Kayseri de FETÖ’cü olduğu dillendirilen FETÖ’ye selam vermiş kim varsa Kayseri Emniyet Müdürlüğü KOM Şube de oluşturulan süzgeçten geçirilmeye çalışıldı.

Tüm Kayseri halkının yakından bildiği yaklaşık 15-20 kişiden oluşan üst segment kodaman hariç, herkes tek tek Kayseri Emniyet Müdürlüğü KOM Şube Ekipleri tarafından sorguya alındı.

Kayseri’de bu 15-20 kişiden oluşan üst segment kodaman, Kayseri Emniyeti’nin gözünden mi kaçtı veya Cumhurbaşkanı Recep Tayyip Erdoğan’a bağlılıklarını nasıl ve hangi yöntemlerle dile getirdiler bunu bilmiyoruz!

Orası koskoca bir muamma!

✱✱✱

Neyse geçmişi biraz anımsattıktan sonra gelelim asıl kendi meselemize!

Mersin Vali Yardımcısı Mustafa Atsız hakkında verilen Soruşturma iznini haberleştirdikten sonra Mustafa Atsız, kişisel facebook hesabından isim vermeden “Gazeteci” diye ibareler kullanıp Ali TÜRKASLAN olarak beni FETÖ’cü olmakla suçladı.
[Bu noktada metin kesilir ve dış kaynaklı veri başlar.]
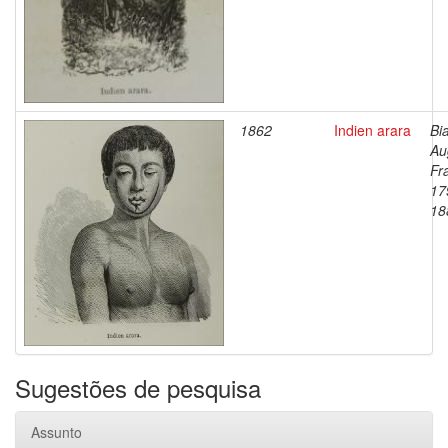
1862
Indien arara
Bi
Au
Fr
17
18
Sugestões de pesquisa
Assunto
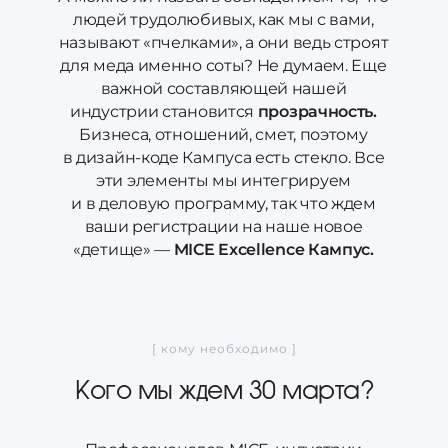
людей трудолюбивых, как мы с вами,
называют «пчелками», а они ведь строят
для меда именно соты? Не думаем. Еще
важной составляющей нашей
индустрии становится
прозрачность.
Бизнеса, отношений, смет, поэтому
в дизайн-коде Кампуса есть стекло. Все
эти элементы мы интегрируем
и в деловую программу, так что ждем
ваши регистрации на наше новое
«детище» —
MICE Excellence Кампус.
[ кому необходимо ]
Кого мы ждем 30 марта?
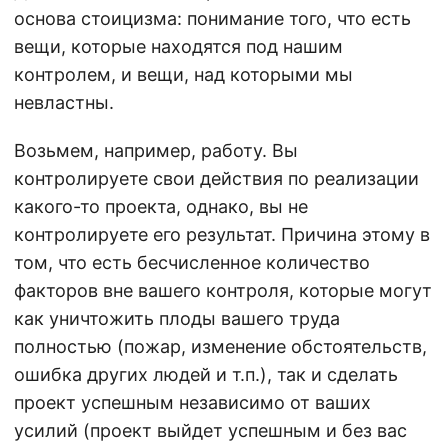
основа стоицизма: понимание того, что есть
вещи, которые находятся под нашим
контролем, и вещи, над которыми мы
невластны.
Возьмем, например, работу. Вы
контролируете свои действия по реализации
какого-то проекта, однако, вы не
контролируете его результат. Причина этому в
том, что есть бесчисленное количество
факторов вне вашего контроля, которые могут
как уничтожить плоды вашего труда
полностью (пожар, изменение обстоятельств,
ошибка других людей и т.п.), так и сделать
проект успешным независимо от ваших
усилий (проект выйдет успешным и без вас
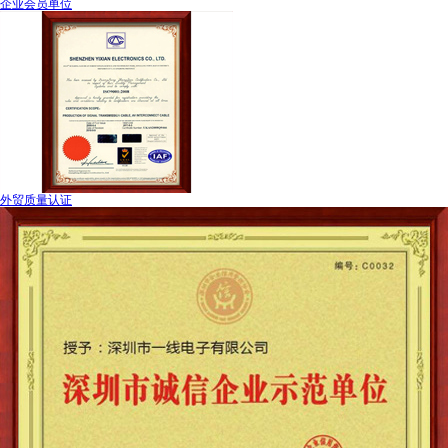
企业会员单位
外贸质量认证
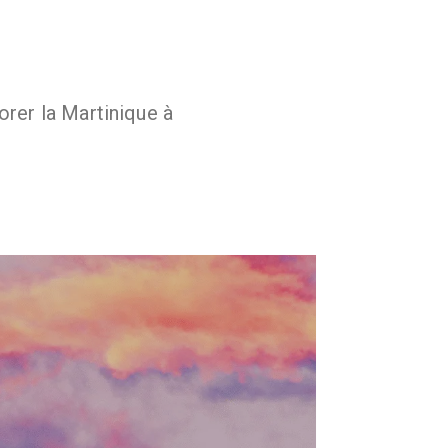
norer la Martinique à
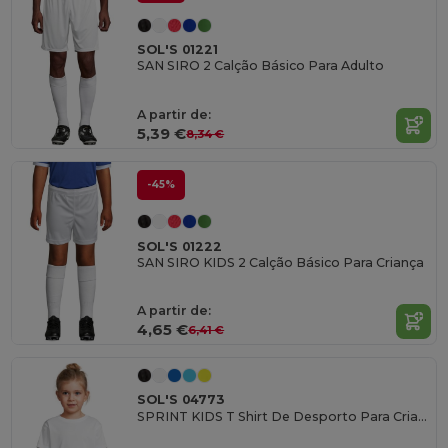
SOL'S 01221
SAN SIRO 2 Calção Básico Para Adulto
A partir de:
5,39 €
8,34 €
-45%
SOL'S 01222
SAN SIRO KIDS 2 Calção Básico Para Criança
A partir de:
4,65 €
6,41 €
SOL'S 04773
SPRINT KIDS T Shirt De Desporto Para Criança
Kirli ilişkileri yüzünden köşeye sıkıştı ya, başka ne diyecek!

Memlekette şu aralar en popüler yafta FETÖ’cülük ya, PKK, DHKP-C, IŞİD, rüşvetçi, zimmetçi, hırsız, arsız, oğlancı, sübyancı yanında halt etmiş!

✱✱✱

17-25 Aralık 2013 sonrasındaki yaklaşık 2 yıllık süreç iyi incelenirse, Kayseri de Kayseri Emniyet Müdürlüğü’nün FETÖ’ye yönelik Boydak Holding ile başlattığı operasyonlar zincirini Kayseri de kaç gazetecinin haberleştirebildiği ortaya çıkacaktır.
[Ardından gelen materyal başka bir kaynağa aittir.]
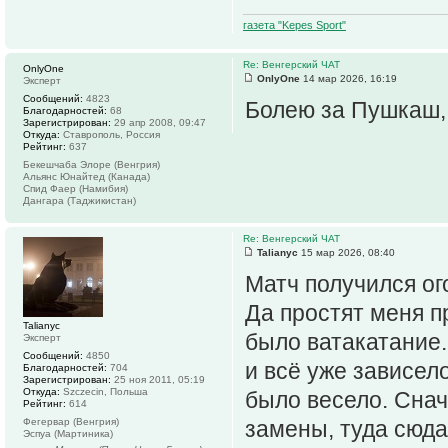
газета "Kepes Sport"
Re: Венгерский ЧАТ
OnlyOne
OnlyOne
14 мар 2026, 16:19
Эксперт
Сообщений:
4823
Болею за Пушкаш,
Благодарностей:
68
Зарегистрирован:
29 апр 2008, 09:47
Откуда:
Ставрополь, Россия
Рейтинг:
637
Бекешчаба Элоре (Венгрия)
Альянс Юнайтед (Канада)
Спид Фаер (Намибия)
Дангара (Таджикистан)
Re: Венгерский ЧАТ
Talianyc
15 мар 2026, 08:40
Матч получился ог
Да простят меня п
Talianyc
было ватакатание
Эксперт
Сообщений:
4850
и всё уже зависело
Благодарностей:
704
Зарегистрирован:
25 ноя 2011, 05:19
Откуда:
Szczecin, Польша
было весело. Снач
Рейтинг:
614
Фегервар (Венгрия)
замены, туда сюда,
Эспуа (Мартиника)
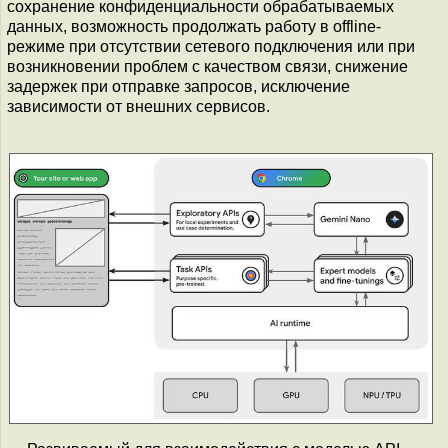
сохранение конфиденциальности обрабатываемых
данных, возможность продолжать работу в offline-
режиме при отсутствии сетевого подключения или при
возникновении проблем с качеством связи, снижение
задержек при отправке запросов, исключение
зависимости от внешних сервисов.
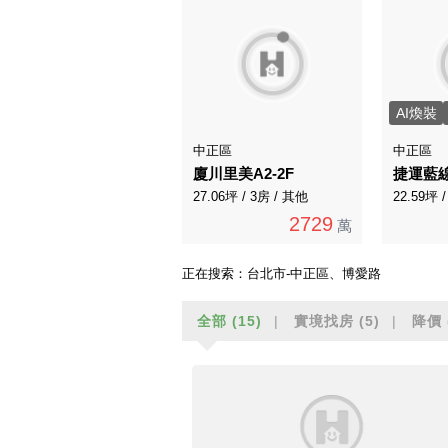
AI煥裝
中正區
中正區
廈川里美A2-2F
捷運藍
27.06坪 / 3房 / 其他
22.59坪 
2729
萬
正在搜索：
台北市-中正區、博愛路
全部
(15)
實境找房
(5)
降價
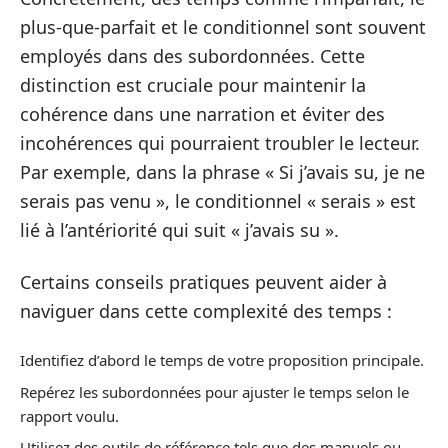
plus-que-parfait et le conditionnel sont souvent
employés dans des subordonnées. Cette
distinction est cruciale pour maintenir la
cohérence dans une narration et éviter des
incohérences qui pourraient troubler le lecteur.
Par exemple, dans la phrase « Si j’avais su, je ne
serais pas venu », le conditionnel « serais » est
lié à l’antériorité qui suit « j’avais su ».
Certains conseils pratiques peuvent aider à
naviguer dans cette complexité des temps :
Identifiez d’abord le temps de votre proposition principale.
Repérez les subordonnées pour ajuster le temps selon le
rapport voulu.
Utilisez des outils de référence tels que des manuels ou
O dönemler Kayseri Emniyet Müdürlüğü Erciyes Anadolu Holding’e (Boydak Holding’e) ilk operasyon yaptığında holding binası önünde gazeteci olarak ilk ben vardım, operasyonu ulusal manada Oda TV ve Sözcü de ilk ben haberleştirdim.

O süreçte Kayseri Emniyet Müdürlüğü’nün yaptığı operasyonları Kayseri’deki gazetelerin ve televizyonların büyük bir çoğunluğu haber dahi yapamıyordu!
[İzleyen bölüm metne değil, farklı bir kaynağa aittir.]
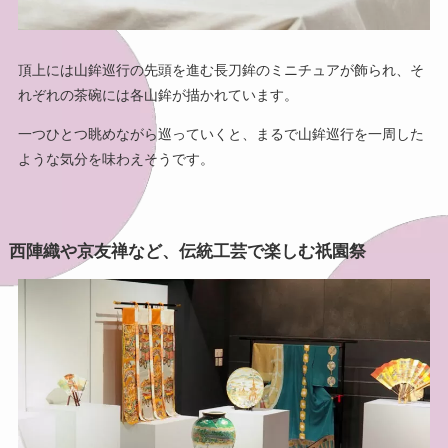
頂上には山鉾巡行の先頭を進む長刀鉾のミニチュアが飾られ、そ
れぞれの茶碗には各山鉾が描かれています。
一つひとつ眺めながら巡っていくと、まるで山鉾巡行を一周した
ような気分を味わえそうです。
西陣織や京友禅など、伝統工芸で楽しむ祇園祭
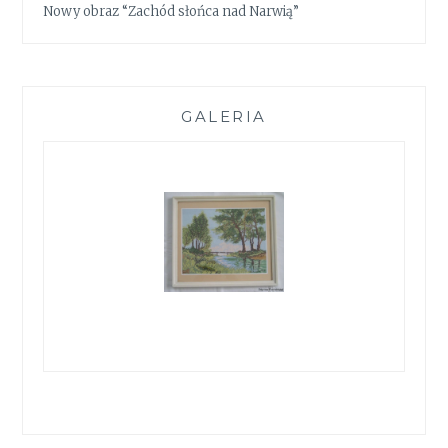
Nowy obraz “Zachód słońca nad Narwią”
GALERIA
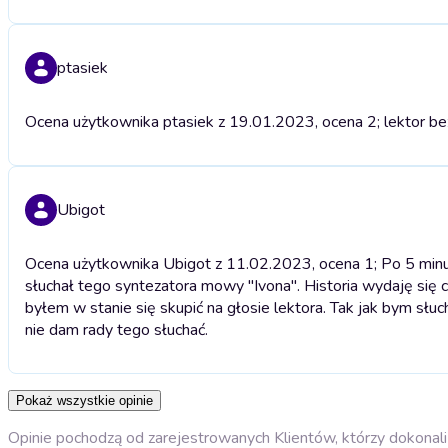
ptasiek
Ocena użytkownika ptasiek z 19.01.2023, ocena 2; lektor b
Ubigot
Ocena użytkownika Ubigot z 11.02.2023, ocena 1; Po 5 minuta
słuchał tego syntezatora mowy "Ivona". Historia wydaję się c
byłem w stanie się skupić na głosie lektora. Tak jak bym słu
nie dam rady tego słuchać.
Pokaż wszystkie opinie
Opinie pochodzą od zarejestrowanych Klientów, którzy dokonali 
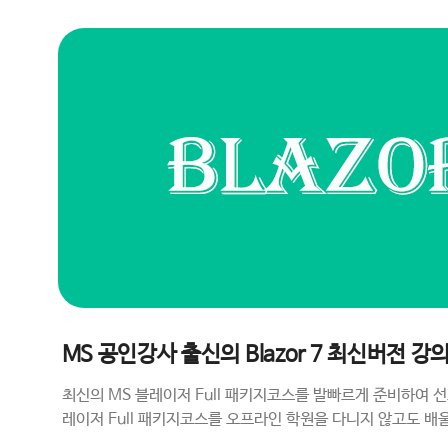
MS 공인강사 출신의 Blazor 7 최신버전 강
최신의 MS 블레이저 Full 패키지코스를 발빠르게 준비하여 
레이저 Full 패키지코스를 오프라인 학원을 다니지 않고도 배울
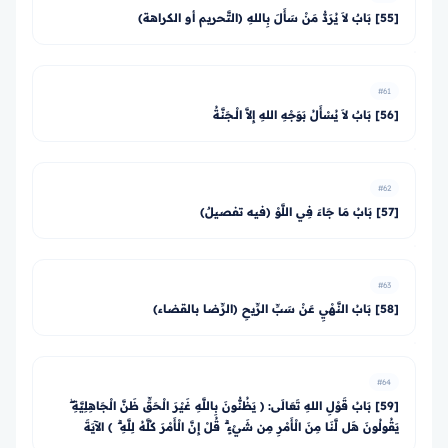
[55] بَابٌ لاَ يُرَدُّ مَنْ سَأَلَ بِاللهِ (التَّحريم أو الكراهة)
#61
[56] بَابٌ لاَ يُسْأَلُ بَوَجْهِ اللهِ إِلاَّ الْـجَنَّةُ
#62
[57] بَابُ مَا جَاءَ فِي اللَّوْ (فيه تفصيلٌ)
#63
[58] بَابُ النَّهْيِ عَنْ سَبِّ الرِّيحِ (الرِّضا بالقضاء)
#64
[59] بَابُ قَوْلِ اللهِ تَعَالَى: ﴿ يَظُنُّونَ بِاللَّهِ غَيْرَ الْحَقِّ ظَنَّ الْجَاهِلِيَّةِ ۖ
يَقُولُونَ هَل لَّنَا مِنَ الْأَمْرِ مِن شَيْءٍ ۗ قُلْ إِنَّ الْأَمْرَ كُلَّهُ لِلَّهِ ۗ ﴾ الآيَةَ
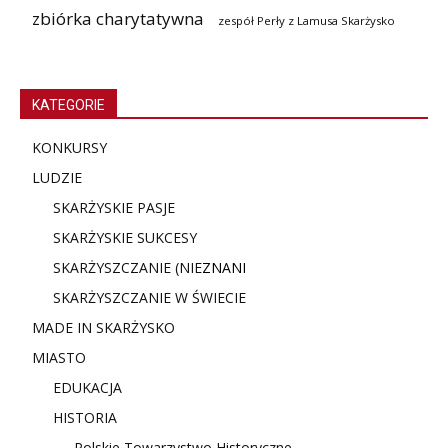
zbiórka charytatywna
zespół Perły z Lamusa Skarżysko
KATEGORIE
KONKURSY
LUDZIE
SKARŻYSKIE PASJE
SKARŻYSKIE SUKCESY
SKARŻYSZCZANIE (NIE
ZNANI
SKARŻYSZCZANIE W ŚWIECIE
MADE IN SKARŻYSKO
MIASTO
EDUKACJA
HISTORIA
Polskie Towarzystwo Historyczne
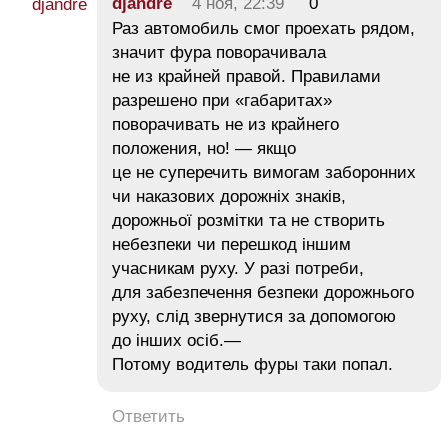
djandre
4 ноя, 22:39
0
Раз автомобиль смог проехать рядом,
значит фура поворачивала
не из крайней правой. Правилами
разрешено при «габаритах»
поворачивать не из крайнего
положения, но! — якщо
це не суперечить вимогам заборонних
чи наказових дорожніх знаків,
дорожньої розмітки та не створить
небезпеки чи перешкод іншим
учасникам руху. У разі потреби,
для забезпечення безпеки дорожнього
руху, слід звернутися за допомогою
до інших осіб.—
Потому водитель фуры таки попал.
Ответить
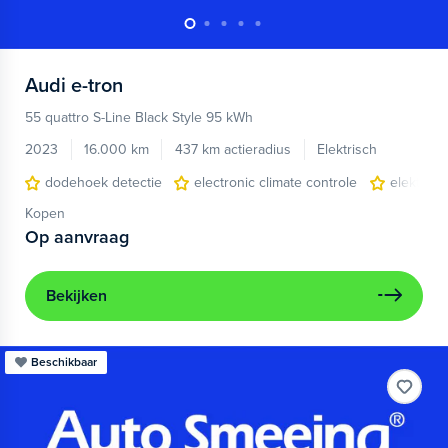
Audi
e-tron
55 quattro S-Line Black Style 95 kWh
2023
16.000 km
437 km actieradius
Elektrisch
dodehoek detectie
electronic climate controle
elektris
Kopen
Op aanvraag
Bekijken
Beschikbaar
Kayseri Emniyet Müdürü İbrahim Kulular da yaptığı operasyonlara o dönem Kayseri basının neden duyarsız kaldığına anlam veremiyor bu konuda bizzat benden destek istiyordu.

O süreçte isimlerini vermek etik olmayacağı için birkaç gazeteci arkadaşı İbrahim Kulular’a bizzat kendim götürdüm.

Hani benim basılı gazetem yok mecram internet ortamı ya, o dönem İbrahim Kulular yaptıkları operasyonların basılı gazeteler de haberleştirilmesi istiyordu ancak haber yaptıracak Kayseri de gazeteci bulamıyordu.

Benim bu girişimlerim sonrası emniyetin yaptığı operasyonlar, kısmen de olsa Kayseri’deki basılı gazetelerin bazılarında yer almaya başladı. Daha sonra oluşturulan bir WhatsApp grubu üzerinden basın kurullarına servis edilmeye başlandı.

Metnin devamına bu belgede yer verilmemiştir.